Introducing a bottle to your baby sounds easy enough, right? And for the most part, it is. But as postpartum doulas, we field questions about bottle-feeding ALL.THE.TIME. Because in reality, it’s not always as easy as it seems.
So here is our handy how-to guide for bottle-feeding your baby.
Well, obviously you are going to need a bottle. The bottle itself as not as important as the nipple (as you will see), but there are several we recommend. The Lansinoh mOmma, Dr. Brown’s, and the NUK Simply Natural are all great options.
For babies that go back and forth between breast and bottle, the Lansinoh mOmma is my personal favorite. You can read more about it here, but it’s unique nipple design makes it easy for babies to latch and avoid any confusion going back and forth from the breast. For gassy or colicky babies, Dr. Brown’s, with it’s one-of-a-kind venting system, has been the tried and true option for years. And if you’re looking to reduce plastics in your household, the NUK Simply Natural is a wonderful glass option.
But when it comes to bottle-feeding it’s more about the nipple than the bottle.
This is because it’s the nipple (and the feeding position) that really determines how fast and how much baby eats at the bottle. Always use the slowest-flow nipple when feeding your baby. For breastfed babies, a slow-flow nipple more closely simulates a feed at the breast, where babies have to actively work to trigger a let-down of milk. If milk or formula flows too fast from the bottle, babies can begin to develop a flow preference for the source that’s easiest to eat from - in this case the fast-flowing bottle. And even if baby is exclusively bottle-fed, a slow flow nipple still reduces choking and gulping and the risk of over-eating by slowing down the feed and allowing baby’s stomach time to send the signal to their brain that they are full.
Using a slow-flow nipple and the paced bottle-feeding method are always ideal when bottle-feeding baby. If you haven’t heard of paced feeding, check out this great YouTube tutorial from our friends over at Indianapolis Doulas. With paced-feeding, baby is held in a more upright position and the bottle is held horizontal to baby’s mouth. Without gravity to do the work for them, babies have to actively suck to get food out of the bottle in this position and can set their own feeding pace. It helps reduce over-feeding, rapid-feeding, and the risk of developing a preference for the bottle over the breast.
If you’re unfamiliar with paced-feeding, it might look a little strange, but trust us, it’s a game-changer when it comes to bottle-feeding.
The next question we often hear is: when should I introduce a bottle to my baby? Obviously, if you are an exclusive bottle-feeder, then this happens at birth. But for parents that are breastfeeding, this is a bigger question.
The most up-to-date recommendation is currently to introduce a bottle between 3 and 4 weeks of age.

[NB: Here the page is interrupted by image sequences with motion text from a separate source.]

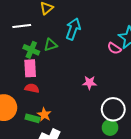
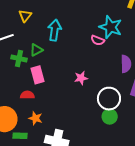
pink rectangle: (30, 68) -> (38, 75), moved
orange star: (44, 115) -> (35, 118), moved
green rectangle: (32, 118) -> (20, 136), moved

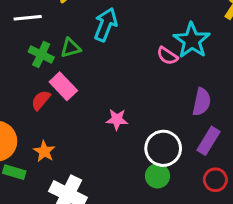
pink rectangle: (38, 75) -> (63, 86), turned -42
pink star: (81, 78) -> (117, 119), moved
red semicircle: (27, 95) -> (41, 100), moved, turned -64

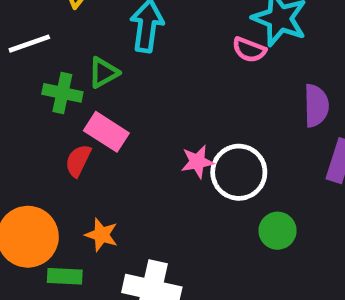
white circle: (163, 148) -> (239, 172), moved

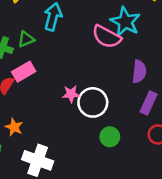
pink semicircle: (249, 50) -> (107, 37), size x1.6
pink rectangle: (106, 132) -> (24, 72), turned -70

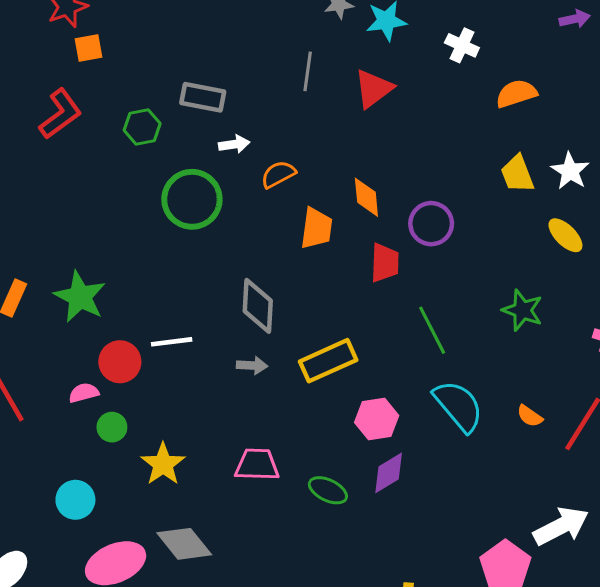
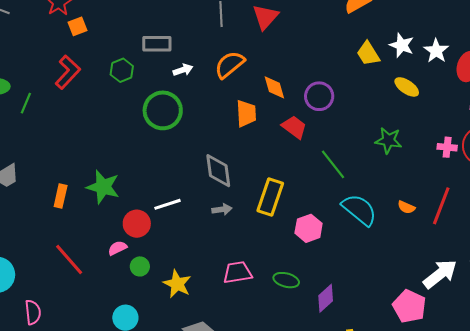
orange semicircle: (278, 174) -> (230, 65), moved, size x1.4
red trapezoid: (385, 263) -> (294, 127), turned -44
yellow rectangle: (328, 361) -> (270, 197), turned -36
purple diamond: (389, 473) -> (326, 298), moved

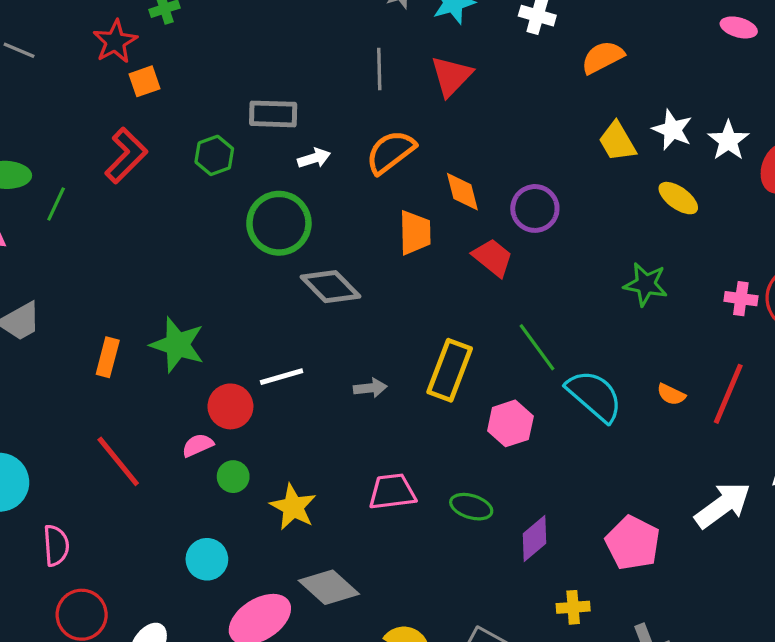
green line: (333, 164) -> (537, 347), moved
gray diamond: (218, 171) -> (330, 287), moved, turned -39
pink pentagon: (409, 306) -> (633, 543), moved

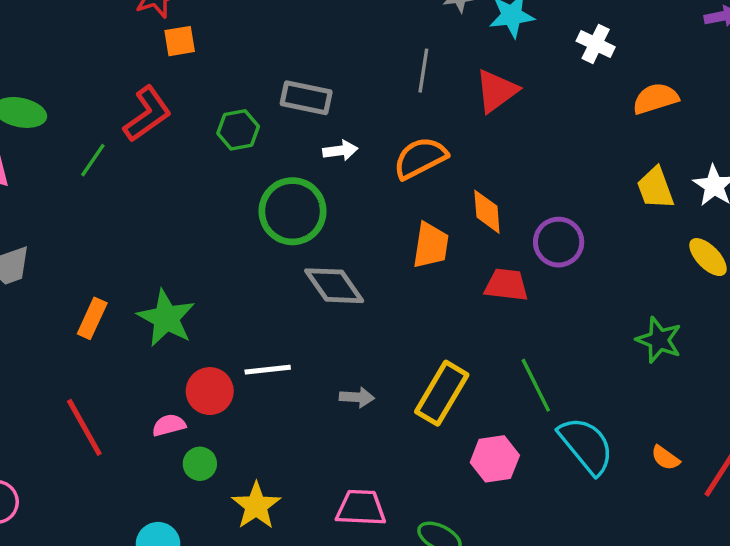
green line: (56, 204) -> (93, 160), moved
red trapezoid: (493, 257) -> (506, 285), turned -42

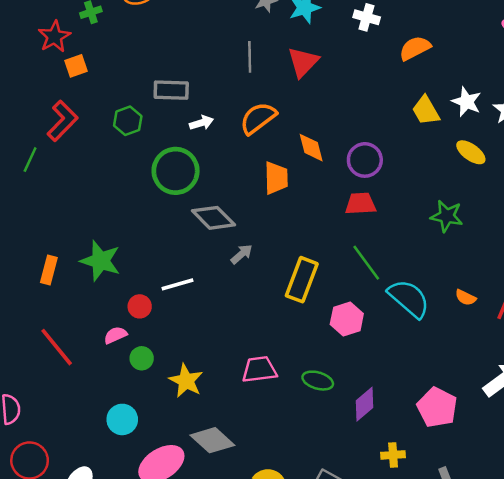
red trapezoid: (506, 285) -> (360, 204), moved
red circle: (210, 391) -> (140, 306), size x0.7
gray arrow: (357, 397) -> (242, 254), moved, turned -35

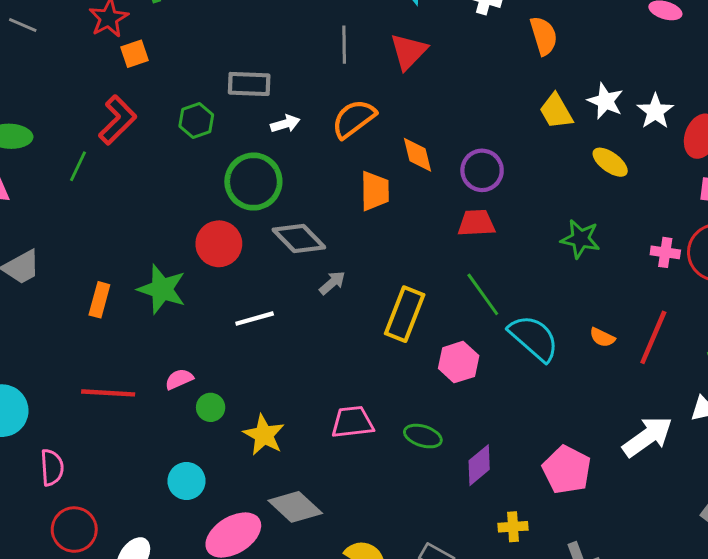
orange semicircle: (415, 48) -> (544, 36), turned 100
red circle: (140, 306) -> (219, 244), moved, size x1.6
red line: (57, 347) -> (108, 393), turned -48

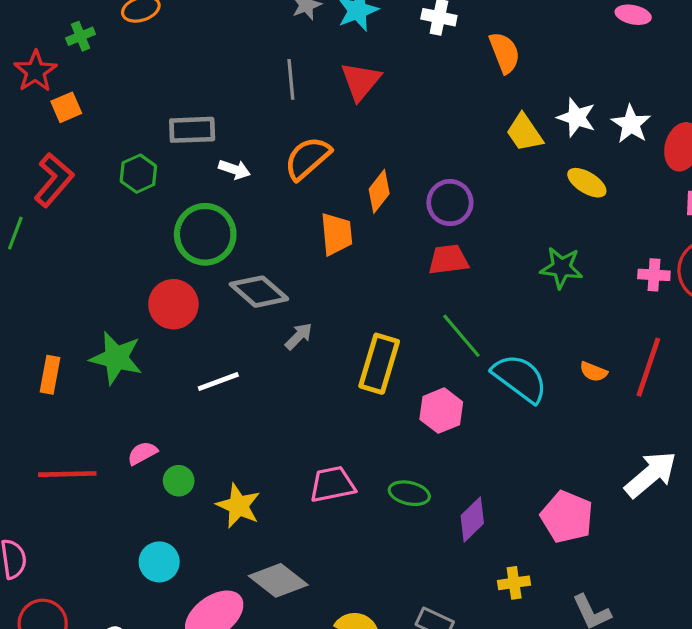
white arrow: (285, 124) -> (234, 169), turned 40
orange diamond: (417, 155) -> (379, 191), turned 57

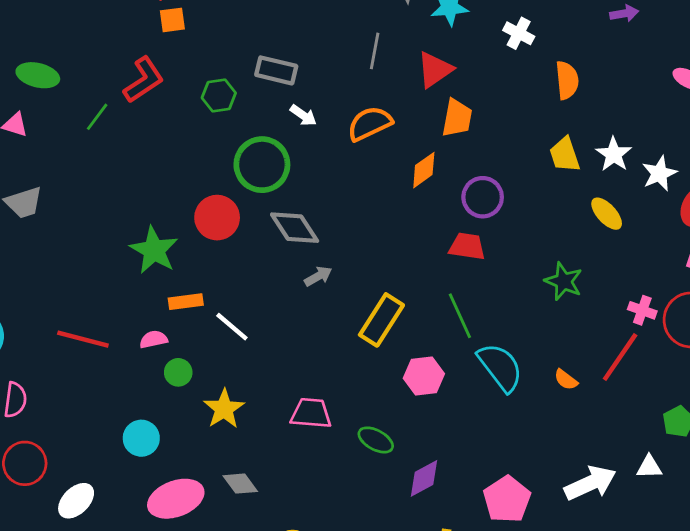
orange trapezoid: (336, 234) -> (457, 118), moved
red line: (648, 367) -> (620, 357), moved
orange rectangle: (50, 375) -> (186, 302), moved, turned 56
white line: (218, 381) -> (232, 327), moved, turned 45
gray diamond: (278, 580) -> (240, 484), size x0.7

This is really the sweet spot when it comes to taking a bottle. By 3-4 weeks, breastfeeding has begun to be established and most breastfeeding parents can often find time to express a bit of breastmilk for a bottle. (Pro Tip: You do not have to express a full feed to introduce a bottle. An ounce of milk is perfectly sufficient - baby can practice with the bottle and then get the rest of their feed right from the tap. Win Win!) The 3-4 week age range is also a perfect time because most babies are still flexible enough to take to the bottle with no problem. However, wait too long, like around 8-10 weeks, and some babies have developed a clear preference for the breast and refuse the bottle altogether. So don’t put it off.
Further, once you do introduce the bottle you have to remain consistent with offering it. As Infant Feeding Specialists, we get calls from panicked parents all the time because their baby refuses to take a bottle and they are returning to work in a week. We hear how the baby took a bottle just fine at 3 or 4 weeks but now refuses. This is because the bottle was not offered frequently enough - every other day or even every day - after it’s initial introduction. For some babies, taking a bottle is a skill that they have to work on again and again, otherwise they forget how.
Maybe you are returning to work and will need your baby to take a bottle during the day. Or maybe you would like to be able to run errands, go on dates, or even leave town without your baby. Maybe you would like your partner or older children to bond with baby over feedings.
All of these are wonderful reasons to introduce a bottle to your baby.
And we are sure there are plenty more good reasons. As doulas, we actually don’t care why you want to introduce a bottle to your baby. We’re here to support your feeding choices no matter what they are. We care more about the fact that your family is happy and healthy and you have the support to make the choices that are best for you.